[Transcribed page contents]
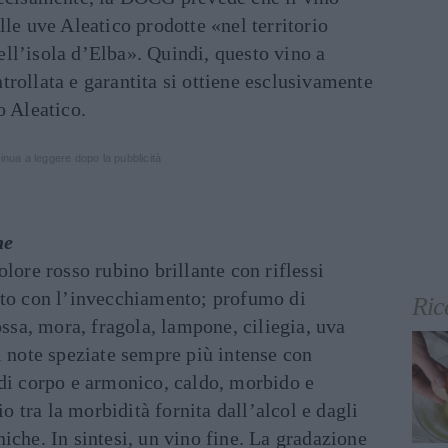
lle uve Aleatico prodotte «nel territorio
ll’isola d’Elba». Quindi, questo vino a
rollata e garantita si ottiene esclusivamente
o Aleatico.
inua a leggere dopo la pubblicità
he
lore rosso rubino brillante con riflessi
ato con l’invecchiamento; profumo di
Ric
ossa, mora, fragola, lampone, ciliegia, uva
i note speziate sempre più intense con
 di corpo e armonico, caldo, morbido e
io tra la morbidità fornita dall’alcol e dagli
iche. In sintesi, un vino fine. La gradazione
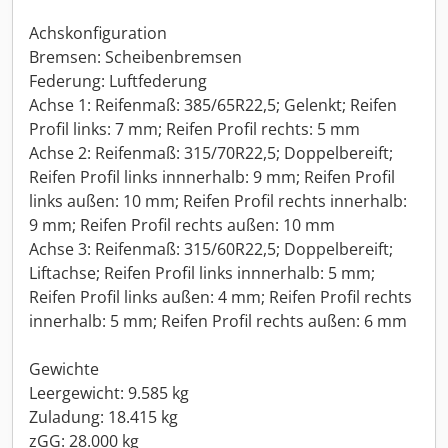
Achskonfiguration
Bremsen: Scheibenbremsen
Federung: Luftfederung
Achse 1: Reifenmaß: 385/65R22,5; Gelenkt; Reifen
Profil links: 7 mm; Reifen Profil rechts: 5 mm
Achse 2: Reifenmaß: 315/70R22,5; Doppelbereift;
Reifen Profil links innnerhalb: 9 mm; Reifen Profil
links außen: 10 mm; Reifen Profil rechts innerhalb:
9 mm; Reifen Profil rechts außen: 10 mm
Achse 3: Reifenmaß: 315/60R22,5; Doppelbereift;
Liftachse; Reifen Profil links innnerhalb: 5 mm;
Reifen Profil links außen: 4 mm; Reifen Profil rechts
innerhalb: 5 mm; Reifen Profil rechts außen: 6 mm
Gewichte
Leergewicht: 9.585 kg
Zuladung: 18.415 kg
zGG: 28.000 kg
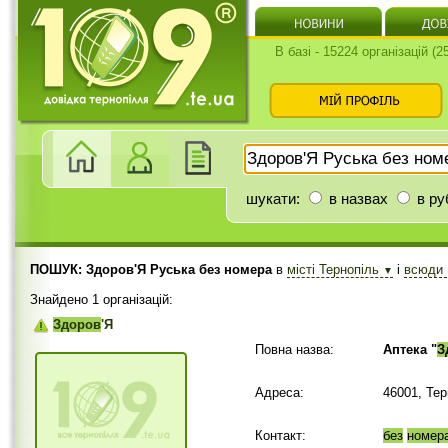
В базі - 15224 організацій (
шукати:
в назвах
в ру
ПОШУК: Здоров'Я Руська без номера
в
місті Тернопіль
і
всюди
▼
Знайдено 1 організацій:
Здоров
'Я
Повна назва:
Аптека "
З
Адреса:
46001, Те
Контакт:
без
номер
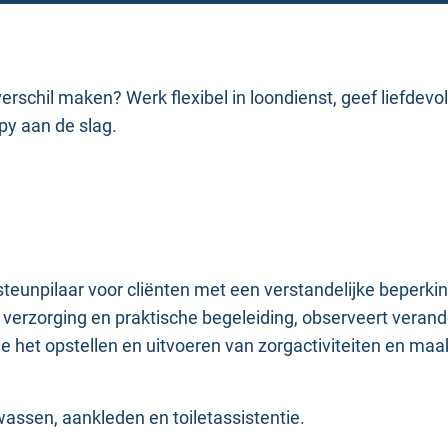
erschil maken? Werk flexibel in loondienst, geef liefdevo
py aan de slag.
teunpilaar voor cliënten met een verstandelijke beperking 
ke verzorging en praktische begeleiding, observeert vera
 het opstellen en uitvoeren van zorgactiviteiten en maak
 wassen, aankleden en toiletassistentie.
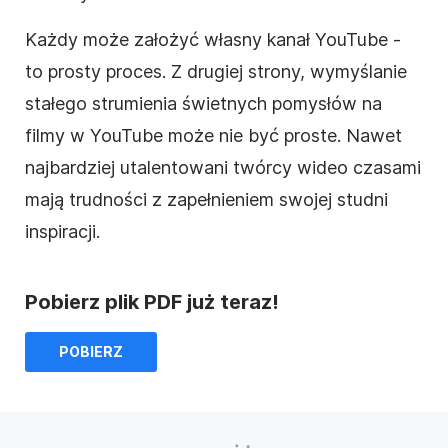
Każdy może założyć własny kanał YouTube -
to prosty proces. Z drugiej strony, wymyślanie
stałego strumienia świetnych pomysłów na
filmy w YouTube może nie być proste. Nawet
najbardziej utalentowani twórcy wideo czasami
mają trudności z zapełnieniem swojej studni
inspiracji.
Pobierz plik PDF już teraz!
POBIERZ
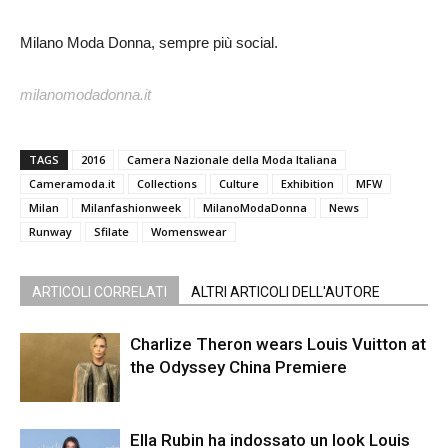
Milano Moda Donna, sempre più social.
milanomodadonna.it
TAGS
2016
Camera Nazionale della Moda Italiana
Cameramoda.it
Collections
Culture
Exhibition
MFW
Milan
Milanfashionweek
MilanoModaDonna
News
Runway
Sfilate
Womenswear
ARTICOLI CORRELATI
ALTRI ARTICOLI DELL'AUTORE
Charlize Theron wears Louis Vuitton at
the Odyssey China Premiere
Ella Rubin ha indossato un look Louis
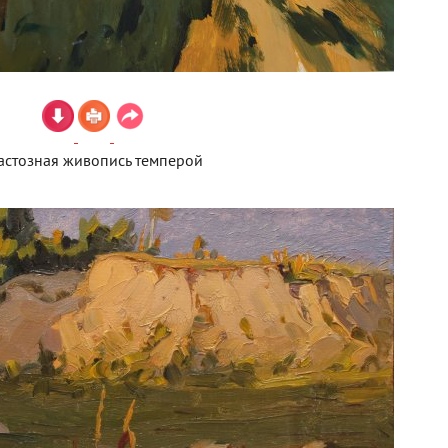
астозная живопись темперой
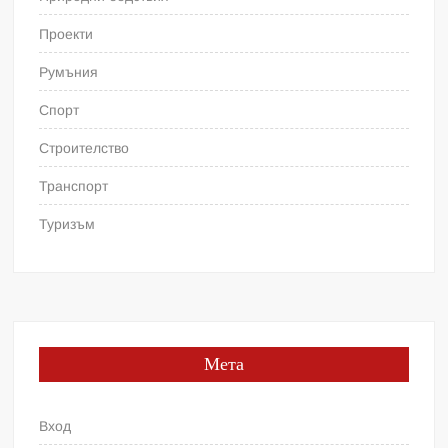
Проекти
Румъния
Спорт
Строителство
Транспорт
Туризъм
Мета
Вход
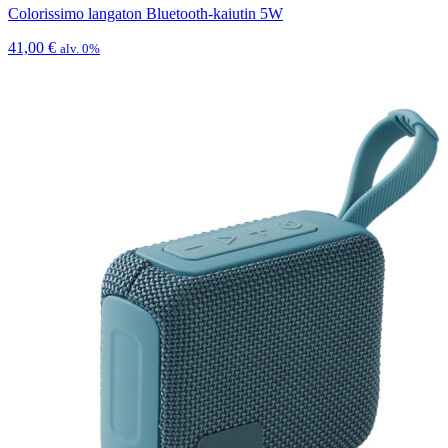
Colorissimo langaton Bluetooth-kaiutin 5W
41,00
€
alv. 0%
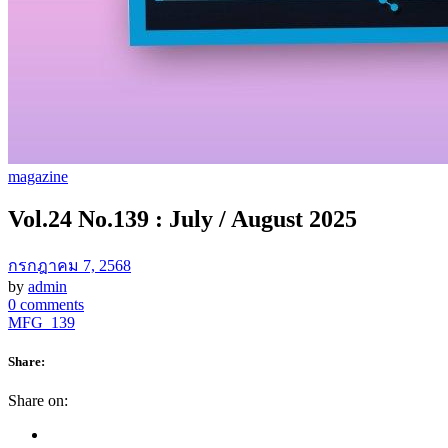
magazine
Vol.24 No.139 : July / August 2025
กรกฎาคม 7, 2568
by
admin
0 comments
MFG_139
Share:
Share on:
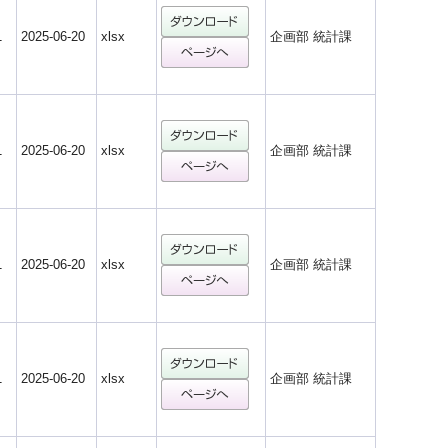
1
2025-06-20
xlsx
企画部 統計課
1
2025-06-20
xlsx
企画部 統計課
1
2025-06-20
xlsx
企画部 統計課
1
2025-06-20
xlsx
企画部 統計課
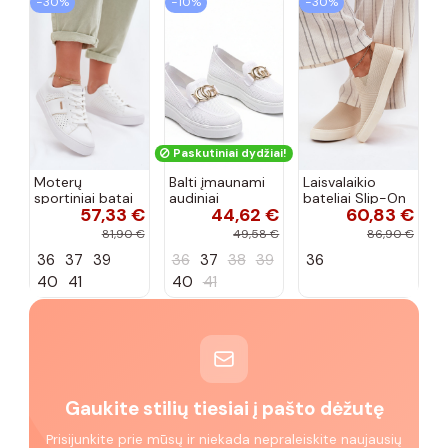
−30%
−10%
−30%
Paskutiniai dydžiai!
Moterų
Balti įmaunami
Laisvalaikio
sportiniai batai
audiniai
bateliai Slip-On
57,33 €
44,62 €
60,83 €
su ažūro
sportbačiai su
Big Star
elementais Big
sagtele
RR274721 smėlio
81,90 €
49,58 €
86,90 €
Star TT274291
Catherine
spalvos
36
37
39
36
37
38
39
36
baltos spalvos
40
41
40
41
Gaukite stilių tiesiai į pašto dėžutę
Prisijunkite prie mūsų ir niekada nepraleiskite naujausių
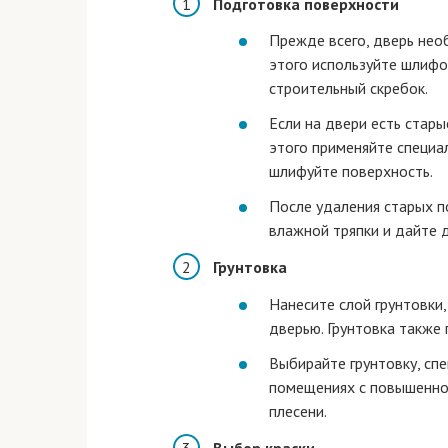
Подготовка поверхности
Прежде всего, дверь необ
этого используйте шлифо
строительный скребок.
Если на двери есть стары
этого применяйте специа
шлифуйте поверхность.
После удаления старых п
влажной тряпки и дайте 
Грунтовка
Нанесите слой грунтовки,
дверью. Грунтовка также
Выбирайте грунтовку, сп
помещениях с повышенно
плесени.
Выбор краски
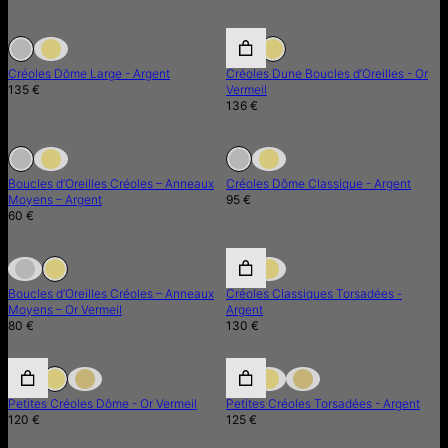
En Rupture de Stock
En Rupture de Stock
Créoles Dôme Large - Argent
Créoles Dune Boucles d’Oreilles - Or
135 €
Vermeil
136 €
En Rupture de Stock
En Rupture de Stock
En Rupture de Stock
Boucles d’Oreilles Créoles – Anneaux
Créoles Dôme Classique - Argent
Moyens – Argent
95 €
60 €
En Rupture de Stock
En Rupture de Stock
Boucles d’Oreilles Créoles – Anneaux
Créoles Classiques Torsadées -
Moyens – Or Vermeil
Argent
80 €
130 €
Petites Créoles Dôme - Or Vermeil
Petites Créoles Torsadées - Argent
120 €
125 €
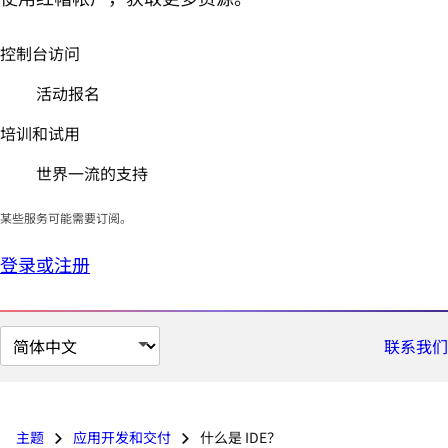
控制台访问
活动报名
培训和试用
世界一流的支持
某些服务可能需要订阅。
登录或注册
切
联系我们
换
页
面
主题
应用开发和交付
什么是 IDE？
语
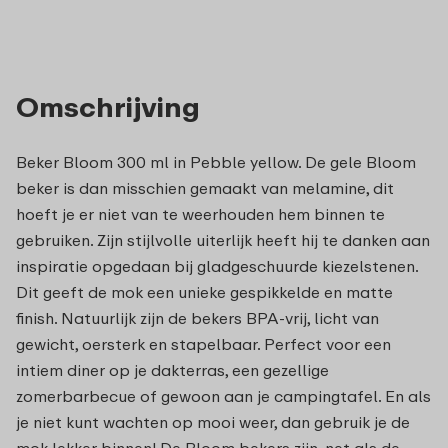
Omschrijving
Beker Bloom 300 ml in Pebble yellow. De gele Bloom
beker is dan misschien gemaakt van melamine, dit
hoeft je er niet van te weerhouden hem binnen te
gebruiken. Zijn stijlvolle uiterlijk heeft hij te danken aan
inspiratie opgedaan bij gladgeschuurde kiezelstenen.
Dit geeft de mok een unieke gespikkelde en matte
finish. Natuurlijk zijn de bekers BPA-vrij, licht van
gewicht, oersterk en stapelbaar. Perfect voor een
intiem diner op je dakterras, een gezellige
zomerbarbecue of gewoon aan je campingtafel. En als
je niet kunt wachten op mooi weer, dan gebruik je de
mok lekker binnen! De Bloom bekers zijn, net als de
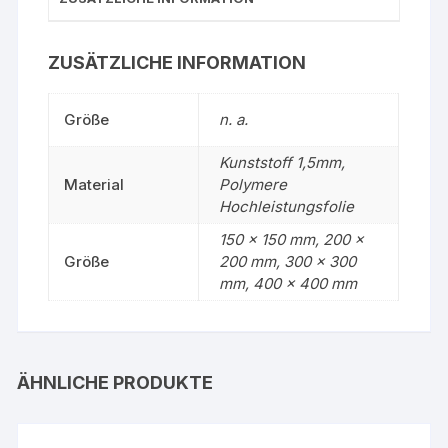
ZUSÄTZLICHE INFORMATION
Größe
n. a.
Kunststoff 1,5mm,
Material
Polymere
Hochleistungsfolie
150 x 150 mm, 200 x
Größe
200 mm, 300 x 300
mm, 400 x 400 mm
ÄHNLICHE PRODUKTE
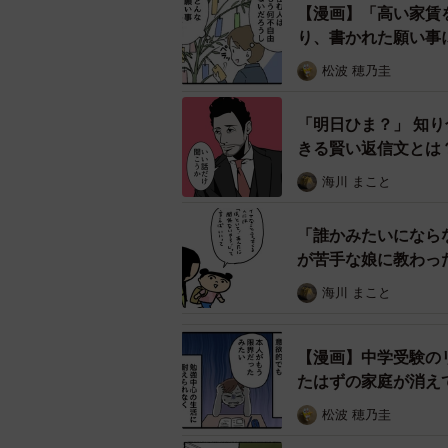
で、相手との距離がほんの少し縮ま
【漫画】「高い家賃
り、書かれた願い事
◇ ◇
松波 穂乃圭
◆はいどろ漫画 日常の事件や、身
「明日ひま？」 知
Instagramで連載漫画を描いてます。
きる賢い返信文とは
Instagramはこちら→
https://www.
海川 まこと
◇ ◇
「誰かみたいになら
が苦手な娘に教わっ
海川 まこと
【漫画】中学受験の
たはずの家庭が消え
松波 穂乃圭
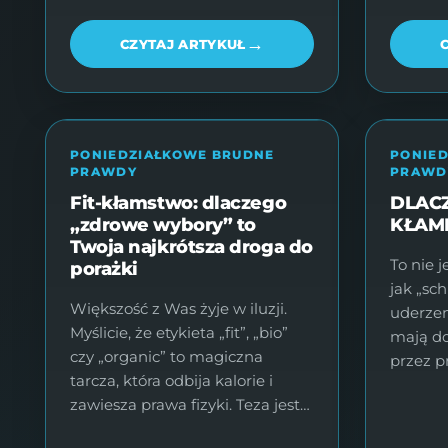
→
CZYTAJ ARTYKUŁ
PONIEDZIAŁKOWE BRUDNE
PONIE
PRAWDY
PRAWD
Fit-kłamstwo: dlaczego
DLAC
„zdrowe wybory” to
KŁAM
Twoja najkrótsza droga do
To nie j
porażki
jak „sc
Większość z Was żyje w iluzji.
uderzeni
Myślicie, że etykieta „fit”, „bio”
mają d
czy „organic” to magiczna
przez p
tarcza, która odbija kalorie i
zawiesza prawa fizyki. Teza jest…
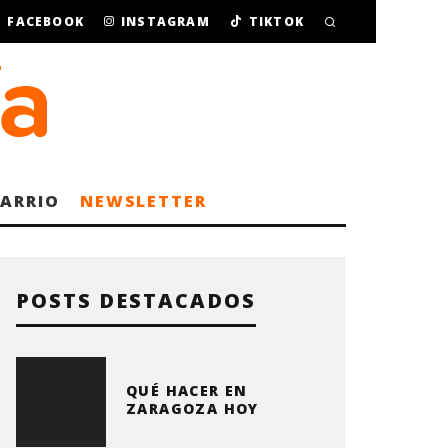
FACEBOOK
INSTAGRAM
TIKTOK
BARRIO
NEWSLETTER
POSTS DESTACADOS
QUÉ HACER EN
ZARAGOZA HOY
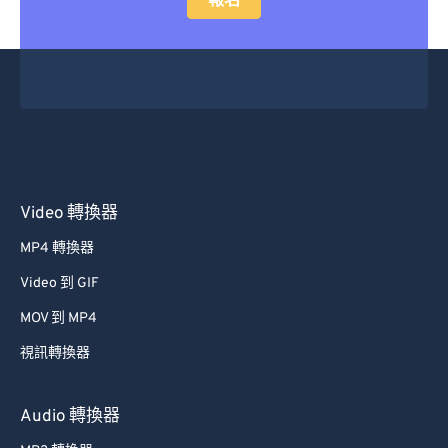
報名
Video 轉換器
MP4 轉換器
Video 到 GIF
MOV 到 MP4
視訊轉換器
Audio 轉換器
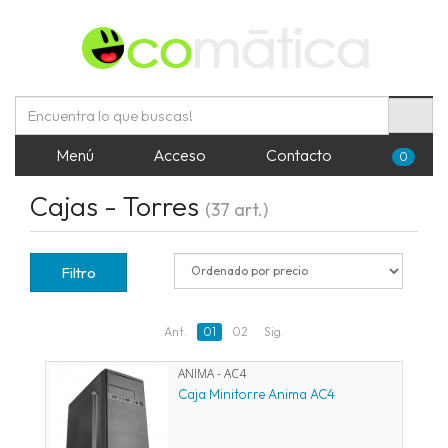
Menú
Acceso
Contacto
0
Cajas - Torres
(37 art.)
Filtro
Ant.
01
02
Sig.
ANIMA - AC4
Caja Minitorre Anima AC4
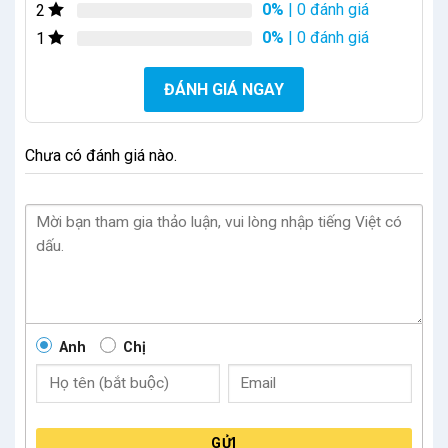
0%
| 0 đánh giá
2
0%
| 0 đánh giá
1
ĐÁNH GIÁ NGAY
Chưa có đánh giá nào.
Anh
Chị
GỬI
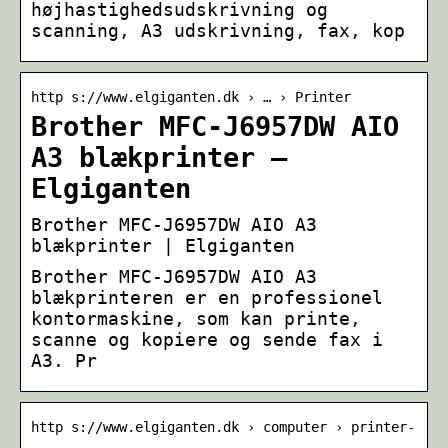
højhastighedsudskrivning og
scanning, A3 udskrivning, fax, kop
http s://www.elgiganten.dk › … › Printer
Brother MFC-J6957DW AIO
A3 blækprinter –
Elgiganten
Brother MFC-J6957DW AIO A3
blækprinter | Elgiganten
Brother MFC-J6957DW AIO A3
blækprinteren er en professionel
kontormaskine, som kan printe,
scanne og kopiere og sende fax i
A3. Pr
http s://www.elgiganten.dk › computer › printer-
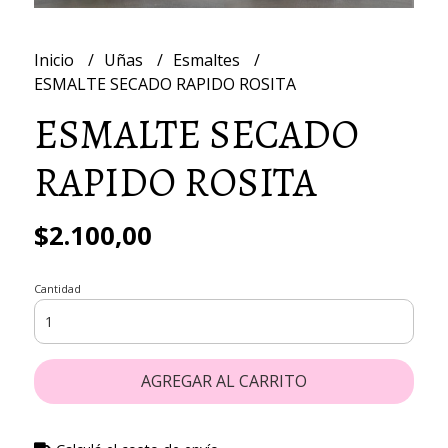
Inicio
Uñas
Esmaltes
ESMALTE SECADO RAPIDO ROSITA
ESMALTE SECADO
RAPIDO ROSITA
$2.100,00
Cantidad
AGREGAR AL CARRITO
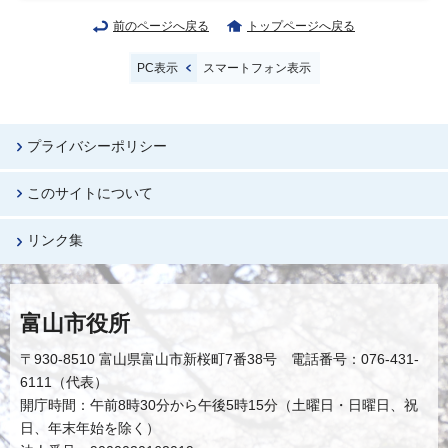
前のページへ戻る
トップページへ戻る
PC表示
スマートフォン表示
プライバシーポリシー
このサイトについて
リンク集
富山市役所
〒930-8510 富山県富山市新桜町7番38号 電話番号：076-431-
6111（代表）
開庁時間：午前8時30分から午後5時15分（土曜日・日曜日、祝
日、年末年始を除く）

> **WHAT THIS TASK INVOLVES**
Among the lines above, count those that hold the word "этого" and give only the count.

> **REPLY TO THE EXERCISE**
2